Wouldn’t it be a good idea to surround the reaction place with fuel. The reaction take place in a narrow volume and that volume gets very hot after a time and if it’s D-D or D-T reaction it throw out lots of neutrons to. The plasma/fuel that surrounds the volume also get hotter and maybe absorbs neutrons also. It doesn’t get so hot as the reaction volume and the further away you go the cooler it gets. After a while the reaction device use very hot plasma as fuel and a little cooler plasma takes it place when a portion of plasma has react. Say if the nearest plasma is 80 milj kelvin and 100 milj kelvin is needed for reaction there is not much voltage or energy needed for ignition.
Everything could be kept in a big cylinder, probably with magnets on outside to keep the plasma from the walls. A cylinder must be the simplest shape to elaborate with magnetic and electrical fields. There would be a great temperature gradient from 100 milj Kelvin, se above, in the narrow core to just about 10 000 Kelvin at outer part of the plasma. Must of all, radiation and neutrons would be absorb and used as a heat source. Heating the plasma and gradually rise it’s temperature, that’s are about to ignite sooner or later.
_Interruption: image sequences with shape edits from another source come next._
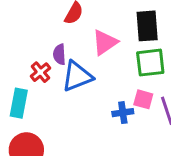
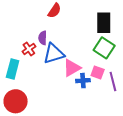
pink triangle: (105, 42) -> (72, 68), moved
green square: (150, 63) -> (104, 48), turned 35

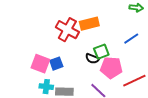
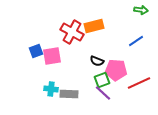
green square: (101, 52) -> (102, 80), moved
pink square: (40, 64) -> (52, 56), moved, turned -30
blue square: (56, 64) -> (36, 51), moved

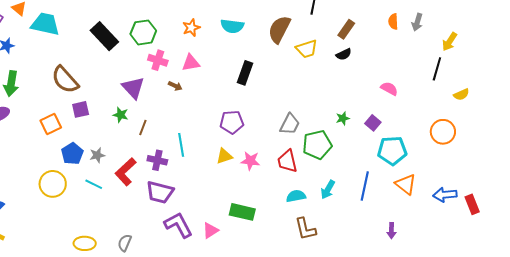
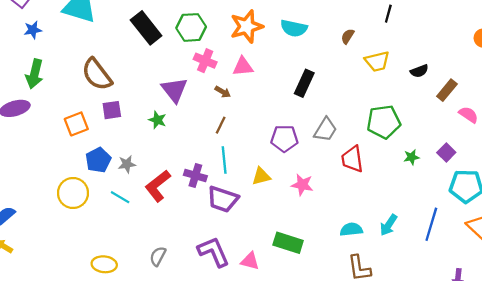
orange star: (191, 28) -> (247, 26), size x1.6
brown semicircle: (279, 29) -> (348, 36), size x0.5
brown rectangle: (346, 29) -> (447, 90), moved
green star: (343, 118) -> (411, 157), moved
gray trapezoid: (290, 124) -> (325, 130), moved
brown line: (143, 127) -> (221, 125), moved
green pentagon: (317, 145) -> (384, 122), moved
yellow triangle: (224, 156) -> (261, 176), moved
red trapezoid: (287, 161) -> (352, 159), moved
purple trapezoid: (160, 192) -> (223, 199), moved
pink triangle: (210, 230) -> (250, 261), turned 42
gray semicircle: (125, 243) -> (158, 256), moved

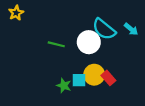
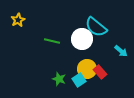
yellow star: (16, 13) -> (18, 20), moved
cyan arrow: (131, 29) -> (121, 51), moved
cyan square: (79, 80) -> (79, 80), moved, turned -32

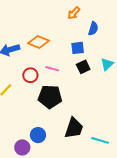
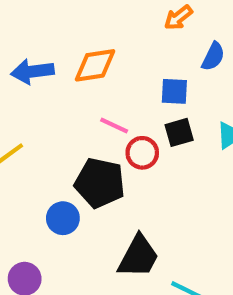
orange diamond: (39, 42) -> (95, 65), turned -40
red circle: (30, 75) -> (142, 153), moved
blue circle: (38, 135) -> (63, 218), moved

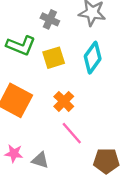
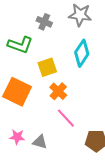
yellow square: (54, 58) -> (47, 67), moved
Do you get anything out of it then? Of course. First of all take the reactant products out. Could you use them as a direct electric source good, do so. Probably you can take out some of the hot plasma to use, without cooling the process to much. If not it cold get hotter and hotter to know what happens. You could use next hottest plasma in a heater or in a gas turbine or you could maybe in use it in a reversed accelerator to make electricity.
If anyone think I invented a Perpetum Mobile calm down. It’s just a more effective approach I hope. It can’t get more heat than the reactions give – what it takes to ignite. Also it’s a why to keep the reactions going without risk that it blows out. By the way one advantage of the Tokamak is that the plasma in there get kind of reheated after a while.
A few comments:
1) the notion of pre-heating the fuel a pinch device is being tried right now at Sandia National Lab. It is call MagLif.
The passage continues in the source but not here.